Ma quali sono gli aspetti tecnici e i pro e i contro di un’eventuale implementazione del progetto? Con questa analisi, certamente preliminare e limitata, Gioconews.it intende aprire un dibattito che inevitabilmente andrà a coinvolgere pure gli enti locali che oggi sono autorizzati a poter avere dei casinò, ricavando dalla loro presenza numerosi benefici diretti e indiretti, oltre che sulle ‘strade’ alternative alla statalizzazione che potrebbero essere percorse, per esempio attraverso una diversificazione e implementazione del gioco, o anche ‘cavalcando’, in qualche maniera, le prime onde di una pur timida ripresa economica.
IL QUADRO ECONOMICO DI RIFERIMENTO - Nel 2007, alla vigilia della crisi, i casinò nazionali sviluppavano un incasso di gioco di 515 milioni di euro. Nel 2014 si è scesi a 297 milioni di euro (meno 42,3 percento).

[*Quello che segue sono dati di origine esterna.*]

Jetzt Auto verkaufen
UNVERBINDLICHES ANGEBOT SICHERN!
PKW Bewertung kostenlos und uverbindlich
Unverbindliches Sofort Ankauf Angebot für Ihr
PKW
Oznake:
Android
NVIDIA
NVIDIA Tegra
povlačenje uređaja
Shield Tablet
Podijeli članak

Nell’ultimo triennio la contrazione di mercato è stata di 35 milioni di euro, con una flessione di 18 milioni di euro per Venezia, di 12,5 milioni di euro per Saint Vincent, di 4,3 milioni di euro per Sanremo e 0,2 milioni di euro per Campione di Italia, un risultato di quasi parità che non basta a salvare la Casa da gioco da difficoltà di bilancio dovute al crollo del rapporto di cambio euro/franco svizzero.

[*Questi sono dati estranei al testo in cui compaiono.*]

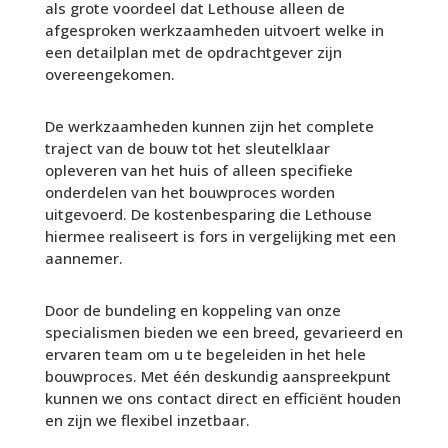
als grote voordeel dat Lethouse alleen de
afgesproken werkzaamheden uitvoert welke in
een detailplan met de opdrachtgever zijn
overeengekomen.
De werkzaamheden kunnen zijn het complete
traject van de bouw tot het sleutelklaar
opleveren van het huis of alleen specifieke
onderdelen van het bouwproces worden
uitgevoerd. De kostenbesparing die Lethouse
hiermee realiseert is fors in vergelijking met een
aannemer.
Door de bundeling en koppeling van onze
specialismen bieden we een breed, gevarieerd en
ervaren team om u te begeleiden in het hele
bouwproces. Met één deskundig aanspreekpunt
kunnen we ons contact direct en efficiënt houden
en zijn we flexibel inzetbaar.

In definitiva il settore è sicuramente in crisi e necessita di un rilancio e di una razionalizzazione, che superi la situazione di vera marginalità economica nel quale ormai versa, con meno di 300 milioni di euro di fatturato di gioco complessivo (un paese come la Svizzera sviluppa, con i casinò, un fatturato più che doppio).
I COSTI GESTIONALI - Sotto il profilo aziendale, pochi gruppi imprenditoriali privati quadruplicherebbero le proprie strutture gestionali a fronte di un fatturato complessivo inferiore ai 300 milioni di euro (quattro consigli di amministrazioni, altrettanti direttori generali e così pure dirigenti funzionali) e ovviamente preferirebbero agire in una logica di accentramento.
LE SFIDE - La sfida imprenditoriale del terzo millennio, in Italia si concretizza inoltre anche nell'internazionalizzazione dell'azienda, così come sul finire del secolo scorso si puntava invece sul passaggio dalla dimensione locale a quella nazionale.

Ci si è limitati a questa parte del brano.